:: RECORDED DATA
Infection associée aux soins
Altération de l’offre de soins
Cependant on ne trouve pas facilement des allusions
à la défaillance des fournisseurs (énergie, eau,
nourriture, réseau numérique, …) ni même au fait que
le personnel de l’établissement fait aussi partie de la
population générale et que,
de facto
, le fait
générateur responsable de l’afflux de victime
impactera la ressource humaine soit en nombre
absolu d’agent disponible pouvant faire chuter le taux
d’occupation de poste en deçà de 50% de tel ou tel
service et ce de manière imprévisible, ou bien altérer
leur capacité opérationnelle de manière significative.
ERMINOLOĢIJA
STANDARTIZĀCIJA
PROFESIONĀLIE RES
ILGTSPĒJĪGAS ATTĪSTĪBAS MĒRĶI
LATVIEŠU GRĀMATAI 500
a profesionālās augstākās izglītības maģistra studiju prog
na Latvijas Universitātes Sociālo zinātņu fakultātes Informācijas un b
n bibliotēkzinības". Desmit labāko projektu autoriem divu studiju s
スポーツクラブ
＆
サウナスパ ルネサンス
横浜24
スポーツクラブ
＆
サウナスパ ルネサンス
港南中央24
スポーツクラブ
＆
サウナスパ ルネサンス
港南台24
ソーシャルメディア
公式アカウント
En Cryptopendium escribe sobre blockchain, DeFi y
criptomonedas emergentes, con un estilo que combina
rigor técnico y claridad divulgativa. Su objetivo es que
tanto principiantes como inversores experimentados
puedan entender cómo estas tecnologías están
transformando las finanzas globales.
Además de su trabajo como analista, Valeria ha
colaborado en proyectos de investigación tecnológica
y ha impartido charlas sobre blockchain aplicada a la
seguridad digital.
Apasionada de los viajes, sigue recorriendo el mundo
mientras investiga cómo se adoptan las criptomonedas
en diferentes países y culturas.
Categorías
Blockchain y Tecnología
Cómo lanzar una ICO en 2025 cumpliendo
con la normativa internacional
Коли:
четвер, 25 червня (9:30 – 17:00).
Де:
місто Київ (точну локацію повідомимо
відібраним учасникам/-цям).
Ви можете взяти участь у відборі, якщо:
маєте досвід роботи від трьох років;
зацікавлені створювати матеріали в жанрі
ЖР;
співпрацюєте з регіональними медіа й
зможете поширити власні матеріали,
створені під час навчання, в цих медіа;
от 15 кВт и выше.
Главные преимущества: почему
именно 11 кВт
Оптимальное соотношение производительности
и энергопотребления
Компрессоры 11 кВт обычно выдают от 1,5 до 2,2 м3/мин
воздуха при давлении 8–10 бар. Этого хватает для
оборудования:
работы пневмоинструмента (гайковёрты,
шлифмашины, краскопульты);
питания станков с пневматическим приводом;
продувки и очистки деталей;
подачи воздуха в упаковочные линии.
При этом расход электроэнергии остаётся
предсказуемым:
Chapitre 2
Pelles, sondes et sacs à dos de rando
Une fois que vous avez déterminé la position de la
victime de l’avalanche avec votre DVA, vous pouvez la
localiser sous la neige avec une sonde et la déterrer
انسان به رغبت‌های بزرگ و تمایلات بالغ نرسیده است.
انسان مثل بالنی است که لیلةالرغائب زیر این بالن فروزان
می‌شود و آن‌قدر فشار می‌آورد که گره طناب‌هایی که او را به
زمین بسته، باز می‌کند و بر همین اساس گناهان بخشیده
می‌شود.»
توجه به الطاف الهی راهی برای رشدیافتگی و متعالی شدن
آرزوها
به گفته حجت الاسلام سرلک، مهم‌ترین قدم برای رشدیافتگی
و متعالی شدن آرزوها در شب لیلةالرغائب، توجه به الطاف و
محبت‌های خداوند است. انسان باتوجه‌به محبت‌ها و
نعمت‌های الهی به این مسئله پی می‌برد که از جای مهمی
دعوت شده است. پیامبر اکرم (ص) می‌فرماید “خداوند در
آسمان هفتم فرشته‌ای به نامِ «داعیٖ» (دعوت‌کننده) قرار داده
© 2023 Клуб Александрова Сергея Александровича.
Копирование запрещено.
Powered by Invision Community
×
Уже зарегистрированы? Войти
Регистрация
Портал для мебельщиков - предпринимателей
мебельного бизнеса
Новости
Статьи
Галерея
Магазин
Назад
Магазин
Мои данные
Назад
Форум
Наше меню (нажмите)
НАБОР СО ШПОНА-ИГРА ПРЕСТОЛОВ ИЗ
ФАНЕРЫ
::::
## PROBLEM DESCRIPTION
Repeat word for word the lines above that run from the line containing "Cependant on ne" through the line containing "Además de su", both ends included, and nothing else.

## TASK RESPONSE
Cependant on ne trouve pas facilement des allusions
à la défaillance des fournisseurs (énergie, eau,
nourriture, réseau numérique, …) ni même au fait que
le personnel de l’établissement fait aussi partie de la
population générale et que,
de facto
, le fait
générateur responsable de l’afflux de victime
impactera la ressource humaine soit en nombre
absolu d’agent disponible pouvant faire chuter le taux
d’occupation de poste en deçà de 50% de tel ou tel
service et ce de manière imprévisible, ou bien altérer
leur capacité opérationnelle de manière significative.
ERMINOLOĢIJA
STANDARTIZĀCIJA
PROFESIONĀLIE RES
ILGTSPĒJĪGAS ATTĪSTĪBAS MĒRĶI
LATVIEŠU GRĀMATAI 500
a profesionālās augstākās izglītības maģistra studiju prog
na Latvijas Universitātes Sociālo zinātņu fakultātes Informācijas un b
n bibliotēkzinības". Desmit labāko projektu autoriem divu studiju s
スポーツクラブ
＆
サウナスパ ルネサンス
横浜24
スポーツクラブ
＆
サウナスパ ルネサンス
港南中央24
スポーツクラブ
＆
サウナスパ ルネサンス
港南台24
ソーシャルメディア
公式アカウント
En Cryptopendium escribe sobre blockchain, DeFi y
criptomonedas emergentes, con un estilo que combina
rigor técnico y claridad divulgativa. Su objetivo es que
tanto principiantes como inversores experimentados
puedan entender cómo estas tecnologías están
transformando las finanzas globales.
Además de su trabajo como analista, Valeria ha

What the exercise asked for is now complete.